Farklı Öğrenme Analitiği Türlerine Dayalı Öğrenme Panellerinin Tasarımı
Özet
This study aims to design a learning analytics dashboard including different analytic types (descriptive, diagnostic, predictive, and prescriptive), to determine learners' tendencies toward its elements in a data-driven manner, and to examine these tendencies according to learner characteristics. This study is conducted based on the design-based research method. Firstly, learner expectations are determined through focus group interviews. Then, design decisions are made based on these expectations, with expert opinions taken at various stages. The learning analytics dashboard is developed in accordance with the structure of a massive open online course platform and structured as an adaptable dashboard that learners can customize dashboard elements according to their needs and wishes. Machine learning algorithms and various rule-based recommendations are utilized for the dashboard elements, providing information for performance management (adaptive mastery tests), time management, and resource management (video, alternative content, etc.). The dashboard is implemented with 121 participants, and learners' preferences for its elements and features are determined based on their interactions. The differentiation of these preferences according to learner characteristics (self-regulated learning and achievement goal orientation) is revealed.

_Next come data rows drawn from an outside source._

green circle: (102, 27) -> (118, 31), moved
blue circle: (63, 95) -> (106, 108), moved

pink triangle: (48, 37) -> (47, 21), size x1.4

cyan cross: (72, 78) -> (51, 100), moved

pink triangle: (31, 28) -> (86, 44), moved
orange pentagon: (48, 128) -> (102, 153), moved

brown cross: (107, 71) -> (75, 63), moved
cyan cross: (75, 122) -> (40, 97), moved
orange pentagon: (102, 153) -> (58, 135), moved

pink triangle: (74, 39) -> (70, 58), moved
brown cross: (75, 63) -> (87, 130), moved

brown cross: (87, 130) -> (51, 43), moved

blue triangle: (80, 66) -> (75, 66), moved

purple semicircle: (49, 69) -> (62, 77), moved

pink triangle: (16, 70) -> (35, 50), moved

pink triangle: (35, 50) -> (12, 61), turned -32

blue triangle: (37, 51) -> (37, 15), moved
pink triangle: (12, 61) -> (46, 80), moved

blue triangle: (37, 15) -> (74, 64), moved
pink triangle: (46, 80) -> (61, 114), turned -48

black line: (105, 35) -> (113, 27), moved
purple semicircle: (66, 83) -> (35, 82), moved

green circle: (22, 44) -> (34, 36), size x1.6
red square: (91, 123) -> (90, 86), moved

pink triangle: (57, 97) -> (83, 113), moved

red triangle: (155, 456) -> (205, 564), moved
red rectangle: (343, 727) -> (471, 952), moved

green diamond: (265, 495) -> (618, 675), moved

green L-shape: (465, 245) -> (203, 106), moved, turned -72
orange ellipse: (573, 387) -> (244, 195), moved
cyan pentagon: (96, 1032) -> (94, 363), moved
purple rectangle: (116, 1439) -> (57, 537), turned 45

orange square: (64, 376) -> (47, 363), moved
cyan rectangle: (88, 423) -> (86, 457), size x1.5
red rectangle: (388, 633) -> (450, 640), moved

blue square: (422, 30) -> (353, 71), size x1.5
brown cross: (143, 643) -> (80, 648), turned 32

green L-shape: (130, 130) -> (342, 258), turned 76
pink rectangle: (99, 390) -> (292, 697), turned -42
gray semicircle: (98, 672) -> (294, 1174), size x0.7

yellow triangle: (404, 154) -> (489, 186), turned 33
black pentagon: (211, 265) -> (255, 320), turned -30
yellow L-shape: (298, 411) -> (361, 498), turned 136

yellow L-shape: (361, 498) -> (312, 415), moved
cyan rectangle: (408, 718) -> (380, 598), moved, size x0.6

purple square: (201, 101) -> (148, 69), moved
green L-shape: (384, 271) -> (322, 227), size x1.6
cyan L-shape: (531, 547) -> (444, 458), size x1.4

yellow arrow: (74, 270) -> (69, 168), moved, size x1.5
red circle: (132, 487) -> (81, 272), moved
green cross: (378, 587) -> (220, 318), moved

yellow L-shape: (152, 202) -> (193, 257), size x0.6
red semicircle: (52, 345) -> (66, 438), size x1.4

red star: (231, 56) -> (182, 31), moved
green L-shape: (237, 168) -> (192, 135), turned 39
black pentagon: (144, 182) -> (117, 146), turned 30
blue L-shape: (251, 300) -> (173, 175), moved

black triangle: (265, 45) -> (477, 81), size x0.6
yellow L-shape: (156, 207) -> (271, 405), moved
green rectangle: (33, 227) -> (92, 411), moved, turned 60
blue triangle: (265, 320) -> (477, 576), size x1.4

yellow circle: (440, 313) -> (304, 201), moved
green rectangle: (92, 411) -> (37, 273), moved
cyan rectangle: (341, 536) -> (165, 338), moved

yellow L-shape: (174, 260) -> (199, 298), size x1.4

The study finds that learners desire and actively use the adaptable learning analytics dashboard, preferring elements that summarize current learning situations and predict possible future achievement. Learners with high self-regulation strategies prefer dashboard elements that include predictions of achievement and provide recommendations for achieving it. This research has significant findings that are relevant to the design of learning analytics dashboard for educational institutions, designers, and universities.